● Task statement
List each line of the data that holds the string "icon".

● Given records
===
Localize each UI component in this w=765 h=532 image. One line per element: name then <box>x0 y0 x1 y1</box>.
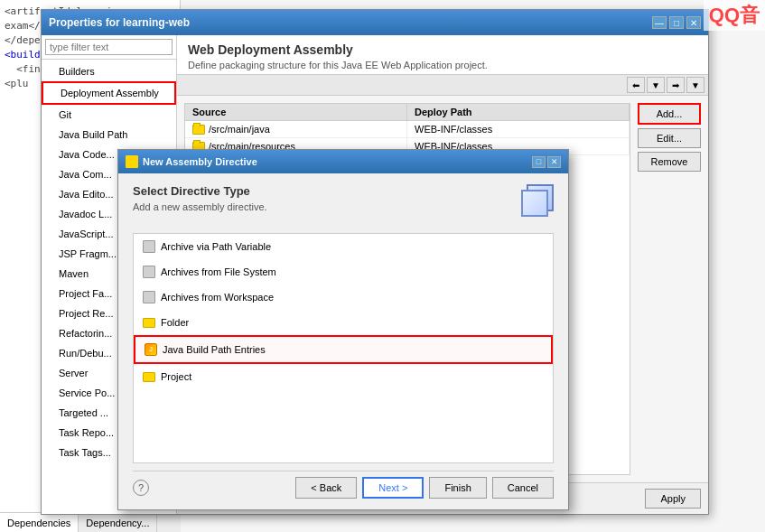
tree-item-label: Task Repo... <box>59 425 114 441</box>
source-cell-1: /src/main/java <box>185 121 407 137</box>
tree-item-label: Java Build Path <box>59 126 127 143</box>
maximize-button[interactable]: □ <box>669 16 684 29</box>
directive-label: Archive via Path Variable <box>161 238 271 256</box>
cancel-button[interactable]: Cancel <box>492 477 554 499</box>
bottom-tabs-bar: Dependencies Dependency... <box>0 512 181 532</box>
filter-input[interactable] <box>45 39 173 55</box>
back-button[interactable]: < Back <box>295 477 357 499</box>
deployment-assembly-title: Web Deployment Assembly <box>188 42 697 57</box>
tree-item-label: Java Code... <box>59 146 115 163</box>
assembly-header: Select Directive Type Add a new assembly… <box>133 184 554 222</box>
directive-java-build-path[interactable]: J Java Build Path Entries <box>134 335 553 364</box>
remove-button[interactable]: Remove <box>638 152 701 172</box>
source-path-1: /src/main/java <box>209 124 270 135</box>
directive-folder[interactable]: Folder <box>134 310 553 335</box>
deployment-assembly-subtitle: Define packaging structure for this Java… <box>188 60 697 70</box>
tree-item-label: Git <box>59 107 71 123</box>
tree-item-label: Service Po... <box>59 385 115 401</box>
directive-label: Archives from File System <box>161 263 276 281</box>
nav-more-button[interactable]: ▼ <box>686 77 704 93</box>
assembly-title-icon <box>126 155 138 168</box>
assembly-title-bar: New Assembly Directive □ ✕ <box>118 150 568 173</box>
assembly-header-subtitle: Add a new assembly directive. <box>133 201 507 212</box>
tree-item-deployment[interactable]: Deployment Assembly <box>42 81 176 105</box>
assembly-minimize-button[interactable]: □ <box>532 156 546 168</box>
deploy-cell-1: WEB-INF/classes <box>407 121 630 137</box>
tree-item-label: JSP Fragm... <box>59 246 117 262</box>
tree-item-label: Maven <box>59 266 89 282</box>
folder-icon <box>143 372 155 382</box>
properties-title-bar: Properties for learning-web — □ ✕ <box>42 10 708 35</box>
assembly-dialog: New Assembly Directive □ ✕ Select Direct… <box>117 149 569 510</box>
tree-item-builders[interactable]: Builders <box>42 61 176 81</box>
directive-label: Archives from Workspace <box>161 288 274 306</box>
tree-item-label: Server <box>59 365 88 381</box>
assembly-dialog-body: Select Directive Type Add a new assembly… <box>118 173 568 509</box>
apply-button[interactable]: Apply <box>645 489 701 509</box>
add-button[interactable]: Add... <box>638 103 701 125</box>
tree-item-label: Deployment Assembly <box>61 85 159 101</box>
tree-item-label: Javadoc L... <box>59 206 112 222</box>
assembly-header-text: Select Directive Type Add a new assembly… <box>133 184 507 212</box>
tree-item-label: JavaScript... <box>59 226 114 242</box>
assembly-footer: ? < Back Next > Finish Cancel <box>133 471 554 499</box>
tree-item-java-build-path[interactable]: Java Build Path <box>42 125 176 145</box>
footer-nav-buttons: < Back Next > Finish Cancel <box>295 477 554 499</box>
filter-box <box>42 35 176 60</box>
tab-dependency-hierarchy[interactable]: Dependency... <box>79 513 157 532</box>
directive-label: Project <box>161 368 191 386</box>
directive-label: Folder <box>161 313 189 331</box>
table-row[interactable]: /src/main/java WEB-INF/classes <box>185 121 630 138</box>
edit-button[interactable]: Edit... <box>638 128 701 148</box>
eclipse-background: <artifactId>learning-exam</artifactId> <… <box>0 0 765 532</box>
tree-item-label: Task Tags... <box>59 444 111 461</box>
minimize-button[interactable]: — <box>652 16 667 29</box>
icon-stack-front <box>521 190 548 217</box>
assembly-dialog-title: New Assembly Directive <box>143 156 257 167</box>
tree-item-label: Java Edito... <box>59 186 114 202</box>
java-icon: J <box>145 343 157 356</box>
tree-item-label: Builders <box>59 63 95 79</box>
directive-archive-path[interactable]: Archive via Path Variable <box>134 234 553 259</box>
assembly-close-button[interactable]: ✕ <box>547 156 561 168</box>
next-button[interactable]: Next > <box>362 477 424 499</box>
tree-item-label: Targeted ... <box>59 405 108 421</box>
directive-archive-file-system[interactable]: Archives from File System <box>134 259 553 285</box>
properties-toolbar: ⬅ ▼ ➡ ▼ <box>177 75 708 96</box>
header-source: Source <box>185 104 407 120</box>
properties-dialog-title: Properties for learning-web <box>49 16 190 29</box>
directive-archive-workspace[interactable]: Archives from Workspace <box>134 285 553 310</box>
nav-forward-button[interactable]: ➡ <box>667 77 685 93</box>
archive-icon <box>143 266 155 278</box>
archive-icon <box>143 240 155 253</box>
properties-title-buttons: — □ ✕ <box>652 16 701 29</box>
tree-item-label: Java Com... <box>59 166 112 182</box>
nav-dropdown-button[interactable]: ▼ <box>647 77 665 93</box>
finish-button[interactable]: Finish <box>429 477 486 499</box>
assembly-title-left: New Assembly Directive <box>126 155 257 168</box>
tree-item-label: Refactorin... <box>59 325 112 341</box>
nav-back-button[interactable]: ⬅ <box>627 77 645 93</box>
close-button[interactable]: ✕ <box>686 16 701 29</box>
folder-icon <box>192 125 205 135</box>
directive-list: Archive via Path Variable Archives from … <box>133 233 554 463</box>
tab-dependencies[interactable]: Dependencies <box>0 513 79 532</box>
tree-item-git[interactable]: Git <box>42 105 176 125</box>
assembly-header-title: Select Directive Type <box>133 184 507 198</box>
archive-icon <box>143 291 155 303</box>
deploy-path-1: WEB-INF/classes <box>415 124 492 135</box>
directive-project[interactable]: Project <box>134 364 553 389</box>
assembly-title-buttons: □ ✕ <box>532 156 561 168</box>
properties-header: Web Deployment Assembly Define packaging… <box>177 35 708 75</box>
watermark: QQ音 <box>704 0 765 31</box>
table-header: Source Deploy Path <box>185 104 630 121</box>
action-buttons-panel: Add... Edit... Remove <box>638 103 701 475</box>
header-deploy-path: Deploy Path <box>407 104 630 120</box>
directive-label: Java Build Path Entries <box>163 341 266 359</box>
folder-icon <box>143 318 155 328</box>
help-button[interactable]: ? <box>133 480 149 496</box>
tree-item-label: Project Fa... <box>59 285 112 302</box>
tree-item-label: Run/Debu... <box>59 345 112 361</box>
tree-item-label: Project Re... <box>59 305 114 322</box>
assembly-header-icon <box>516 184 554 222</box>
===
● Solution below
assembly-title-icon <box>126 155 138 168</box>
folder-icon <box>143 372 155 382</box>
icon-stack-front <box>521 190 548 217</box>
java-icon: J <box>145 343 157 356</box>
archive-icon <box>143 266 155 278</box>
archive-icon <box>143 240 155 253</box>
folder-icon <box>192 125 205 135</box>
archive-icon <box>143 291 155 303</box>
folder-icon <box>143 318 155 328</box>
assembly-header-icon <box>516 184 554 222</box>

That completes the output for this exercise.